The appellant was represented by Mawere and Sibanda Legal Practitioners while the respondent represented herself throughout the proceedings. Both parties filed their heads of argument in December 2014 and February, 2015 respectively.
The respondent vigorously opposed the appeal for downward variation of the maintenance. Through this vigorous opposition, the court got appraised of the changed circumstances of the respondent and the children since the decision of the court a quo on 20 March, 2014. The respondent advised the court that at the time the children were awarded $120 each as maintenance, she was living at the matrimonial home, 7160 Sebakwe Road, Zimre Park, Ruwa. She had since been evicted from that home together with the children by the appellant after he gave her the divorce token. She advised the court that because one of the children was attending school in Zimre Park, she had to find rented accommodation in Zimre Park to avoid disrupting the child’s education. She advised that she was renting one large room with an en-suite bathroom for $150 00 per month. She also advised the court that the projects she used to do at the matrimonial home of selling chickens and running a tuckshop had stopped because she could not do such projects on rented premises.

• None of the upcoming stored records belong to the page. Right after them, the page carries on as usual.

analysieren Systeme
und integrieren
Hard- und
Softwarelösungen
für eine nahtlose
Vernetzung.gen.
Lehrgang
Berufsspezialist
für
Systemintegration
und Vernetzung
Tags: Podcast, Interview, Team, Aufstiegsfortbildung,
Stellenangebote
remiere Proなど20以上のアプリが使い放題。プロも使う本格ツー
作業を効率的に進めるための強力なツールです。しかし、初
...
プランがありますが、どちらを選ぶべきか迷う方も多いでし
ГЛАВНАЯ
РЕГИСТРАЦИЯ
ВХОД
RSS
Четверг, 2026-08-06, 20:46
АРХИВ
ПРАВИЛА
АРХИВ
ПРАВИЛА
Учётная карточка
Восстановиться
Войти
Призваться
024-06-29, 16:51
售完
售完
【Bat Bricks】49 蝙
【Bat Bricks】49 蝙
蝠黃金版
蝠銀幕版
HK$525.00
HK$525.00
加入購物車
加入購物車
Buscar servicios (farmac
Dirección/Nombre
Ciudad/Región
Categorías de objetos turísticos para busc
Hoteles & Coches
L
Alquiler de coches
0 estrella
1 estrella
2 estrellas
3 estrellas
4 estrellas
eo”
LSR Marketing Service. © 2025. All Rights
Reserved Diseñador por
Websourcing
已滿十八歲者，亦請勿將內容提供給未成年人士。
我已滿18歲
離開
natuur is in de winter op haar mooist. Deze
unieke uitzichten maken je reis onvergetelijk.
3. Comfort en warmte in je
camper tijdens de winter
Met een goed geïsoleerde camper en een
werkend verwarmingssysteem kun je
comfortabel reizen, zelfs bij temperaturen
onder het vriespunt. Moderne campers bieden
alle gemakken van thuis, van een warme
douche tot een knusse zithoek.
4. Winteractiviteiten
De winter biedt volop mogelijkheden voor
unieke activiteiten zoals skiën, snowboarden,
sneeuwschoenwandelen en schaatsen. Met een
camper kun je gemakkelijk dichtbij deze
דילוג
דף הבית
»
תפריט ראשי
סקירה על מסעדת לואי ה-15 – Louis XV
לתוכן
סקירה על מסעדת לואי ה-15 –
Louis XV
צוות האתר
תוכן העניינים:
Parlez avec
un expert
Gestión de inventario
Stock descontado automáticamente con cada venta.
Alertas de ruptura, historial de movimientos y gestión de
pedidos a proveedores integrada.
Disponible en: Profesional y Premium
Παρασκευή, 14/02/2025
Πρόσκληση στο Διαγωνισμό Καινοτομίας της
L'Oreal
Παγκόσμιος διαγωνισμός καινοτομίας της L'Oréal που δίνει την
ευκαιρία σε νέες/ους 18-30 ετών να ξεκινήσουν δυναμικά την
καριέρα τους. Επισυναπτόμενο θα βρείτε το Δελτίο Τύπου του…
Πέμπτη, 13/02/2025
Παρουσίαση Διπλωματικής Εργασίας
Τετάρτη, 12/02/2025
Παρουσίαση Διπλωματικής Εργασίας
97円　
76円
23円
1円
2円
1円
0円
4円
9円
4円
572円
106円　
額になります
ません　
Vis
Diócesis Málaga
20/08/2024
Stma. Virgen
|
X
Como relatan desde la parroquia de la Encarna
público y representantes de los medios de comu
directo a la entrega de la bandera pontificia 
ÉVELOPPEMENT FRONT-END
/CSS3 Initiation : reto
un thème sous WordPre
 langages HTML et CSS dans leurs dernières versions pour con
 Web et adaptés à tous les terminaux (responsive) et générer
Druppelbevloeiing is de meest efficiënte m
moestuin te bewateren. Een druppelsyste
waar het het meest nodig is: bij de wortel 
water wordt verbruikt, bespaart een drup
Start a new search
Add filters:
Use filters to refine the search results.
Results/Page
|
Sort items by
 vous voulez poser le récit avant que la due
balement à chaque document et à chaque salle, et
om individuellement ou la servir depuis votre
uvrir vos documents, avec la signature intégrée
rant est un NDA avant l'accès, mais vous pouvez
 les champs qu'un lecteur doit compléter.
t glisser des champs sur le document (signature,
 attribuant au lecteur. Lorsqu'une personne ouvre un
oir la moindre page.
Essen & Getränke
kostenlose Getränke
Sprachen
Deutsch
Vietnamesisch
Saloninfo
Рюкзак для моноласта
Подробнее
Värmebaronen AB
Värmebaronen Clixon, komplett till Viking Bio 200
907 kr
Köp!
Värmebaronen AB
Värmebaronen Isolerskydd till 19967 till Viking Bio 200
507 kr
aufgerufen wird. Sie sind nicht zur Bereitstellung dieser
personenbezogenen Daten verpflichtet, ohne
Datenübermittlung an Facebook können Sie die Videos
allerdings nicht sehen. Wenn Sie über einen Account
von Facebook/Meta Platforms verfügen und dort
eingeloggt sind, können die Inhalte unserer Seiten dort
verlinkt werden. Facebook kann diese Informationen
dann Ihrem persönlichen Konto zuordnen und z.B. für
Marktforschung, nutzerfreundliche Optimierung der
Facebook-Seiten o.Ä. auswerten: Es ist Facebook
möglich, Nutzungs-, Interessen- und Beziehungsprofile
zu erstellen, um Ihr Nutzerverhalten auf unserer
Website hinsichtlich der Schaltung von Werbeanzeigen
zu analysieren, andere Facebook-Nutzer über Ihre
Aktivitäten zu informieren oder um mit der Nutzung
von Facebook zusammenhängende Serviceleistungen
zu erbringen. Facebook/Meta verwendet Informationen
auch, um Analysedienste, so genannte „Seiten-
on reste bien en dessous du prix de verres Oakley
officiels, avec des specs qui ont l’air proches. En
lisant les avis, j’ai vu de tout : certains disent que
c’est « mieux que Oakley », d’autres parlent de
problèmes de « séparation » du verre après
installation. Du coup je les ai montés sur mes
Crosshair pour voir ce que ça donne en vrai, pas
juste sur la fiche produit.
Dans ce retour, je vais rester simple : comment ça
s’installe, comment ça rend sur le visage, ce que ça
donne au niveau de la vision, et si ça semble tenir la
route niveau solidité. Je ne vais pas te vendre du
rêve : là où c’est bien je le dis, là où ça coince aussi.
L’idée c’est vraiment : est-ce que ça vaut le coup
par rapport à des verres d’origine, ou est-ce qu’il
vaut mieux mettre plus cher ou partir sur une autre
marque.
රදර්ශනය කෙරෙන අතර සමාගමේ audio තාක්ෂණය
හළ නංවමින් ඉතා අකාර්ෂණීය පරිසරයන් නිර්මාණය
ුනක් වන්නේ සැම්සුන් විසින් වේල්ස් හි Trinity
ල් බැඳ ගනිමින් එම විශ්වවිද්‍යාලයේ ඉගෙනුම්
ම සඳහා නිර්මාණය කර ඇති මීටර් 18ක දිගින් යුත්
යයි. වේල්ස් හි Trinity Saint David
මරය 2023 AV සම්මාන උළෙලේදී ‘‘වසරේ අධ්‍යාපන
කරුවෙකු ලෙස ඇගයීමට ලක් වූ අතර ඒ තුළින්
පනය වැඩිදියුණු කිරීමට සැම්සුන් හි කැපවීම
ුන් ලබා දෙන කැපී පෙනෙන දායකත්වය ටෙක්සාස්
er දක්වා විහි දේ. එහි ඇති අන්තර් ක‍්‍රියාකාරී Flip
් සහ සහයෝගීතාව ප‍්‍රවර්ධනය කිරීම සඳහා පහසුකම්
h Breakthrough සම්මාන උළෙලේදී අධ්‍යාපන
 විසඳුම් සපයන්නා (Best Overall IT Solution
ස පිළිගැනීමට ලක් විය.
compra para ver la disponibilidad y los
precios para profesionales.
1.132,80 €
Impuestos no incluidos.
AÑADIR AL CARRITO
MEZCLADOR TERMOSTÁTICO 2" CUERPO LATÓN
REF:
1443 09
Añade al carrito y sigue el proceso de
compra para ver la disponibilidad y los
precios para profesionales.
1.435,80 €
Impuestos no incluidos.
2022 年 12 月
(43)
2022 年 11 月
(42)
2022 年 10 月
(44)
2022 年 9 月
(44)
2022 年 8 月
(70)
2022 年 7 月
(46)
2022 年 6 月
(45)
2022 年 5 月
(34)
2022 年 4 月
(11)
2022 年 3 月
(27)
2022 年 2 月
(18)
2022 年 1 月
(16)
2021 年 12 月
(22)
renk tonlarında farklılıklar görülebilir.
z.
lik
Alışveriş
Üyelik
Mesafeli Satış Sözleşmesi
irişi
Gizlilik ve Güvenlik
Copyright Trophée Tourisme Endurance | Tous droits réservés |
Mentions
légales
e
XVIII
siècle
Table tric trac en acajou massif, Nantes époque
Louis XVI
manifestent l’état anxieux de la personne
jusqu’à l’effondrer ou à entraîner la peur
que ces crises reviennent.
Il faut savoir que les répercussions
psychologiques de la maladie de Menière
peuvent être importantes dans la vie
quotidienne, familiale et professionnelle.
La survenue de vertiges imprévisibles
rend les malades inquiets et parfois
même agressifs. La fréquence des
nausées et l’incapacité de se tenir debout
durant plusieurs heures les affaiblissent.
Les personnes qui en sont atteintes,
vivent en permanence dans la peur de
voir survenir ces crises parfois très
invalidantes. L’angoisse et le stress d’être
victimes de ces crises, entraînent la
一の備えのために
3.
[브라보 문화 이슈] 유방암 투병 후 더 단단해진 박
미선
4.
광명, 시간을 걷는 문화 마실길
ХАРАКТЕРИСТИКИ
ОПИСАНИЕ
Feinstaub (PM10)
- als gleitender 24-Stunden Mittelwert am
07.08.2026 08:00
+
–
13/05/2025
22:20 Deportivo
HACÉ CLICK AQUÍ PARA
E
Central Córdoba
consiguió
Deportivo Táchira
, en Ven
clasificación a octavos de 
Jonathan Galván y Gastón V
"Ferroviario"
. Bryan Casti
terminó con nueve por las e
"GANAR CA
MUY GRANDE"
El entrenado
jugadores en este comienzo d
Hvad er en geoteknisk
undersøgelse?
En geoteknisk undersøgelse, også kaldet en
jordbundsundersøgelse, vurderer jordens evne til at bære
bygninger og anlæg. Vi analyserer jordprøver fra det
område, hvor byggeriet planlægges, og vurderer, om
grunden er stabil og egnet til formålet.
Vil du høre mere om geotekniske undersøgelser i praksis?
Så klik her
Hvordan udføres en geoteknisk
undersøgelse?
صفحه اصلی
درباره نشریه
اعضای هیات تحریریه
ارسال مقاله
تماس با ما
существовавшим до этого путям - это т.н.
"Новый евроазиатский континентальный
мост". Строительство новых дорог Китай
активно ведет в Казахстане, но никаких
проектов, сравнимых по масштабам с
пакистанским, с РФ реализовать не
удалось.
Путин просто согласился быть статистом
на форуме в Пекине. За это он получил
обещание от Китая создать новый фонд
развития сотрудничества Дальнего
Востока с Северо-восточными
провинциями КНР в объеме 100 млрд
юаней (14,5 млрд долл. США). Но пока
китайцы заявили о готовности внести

The appellant himself, despite being legally represented, had not revealed this information concerning the children’s changed circumstances due to the eviction from the matrimonial home. He did not dispute the respondent’s assertions and indeed, he could not have done so because the papers issued in the eviction process, which the respondent opposed, are part of the court record.
The respondent also advised the court about appellant’s additional rental income from 7160 Sebakwe Road, Zimre Park, Ruwa, which appellant was renting out to tenants following his successful eviction of the respondent and the children from the matrimonial home. Once more, the appellant, despite being legally represented, had not disclosed this new information to the appeal court. When confronted with the assertion of new rental income by the respondent, he could not deny that he was receiving rental income from 7160 Sebakwe Road, although he stated a smaller amount than that stated by the respondent.
The court wonders why appellant did not reveal this additional rental income, yet according to his tenant’s affidavit, the tenant has been in occupation of the premises since December, 2014.
In his application for a downward variation of the children’s maintenance, the appellant offered $20 per month per child, coming to a total of $60.00 per month for all the three children. When the appeal hearing started, the appellant increased his offer from $20 per month per child to $50 per month per child. He later further increased it to $190.00 for all the three children. The respondent maintained her position that a downward variation was untenable as she starts by taking out $150.00 for rental of the room she occupies with the children from the $360, leaving her with a balance of $210 for all the other requirements.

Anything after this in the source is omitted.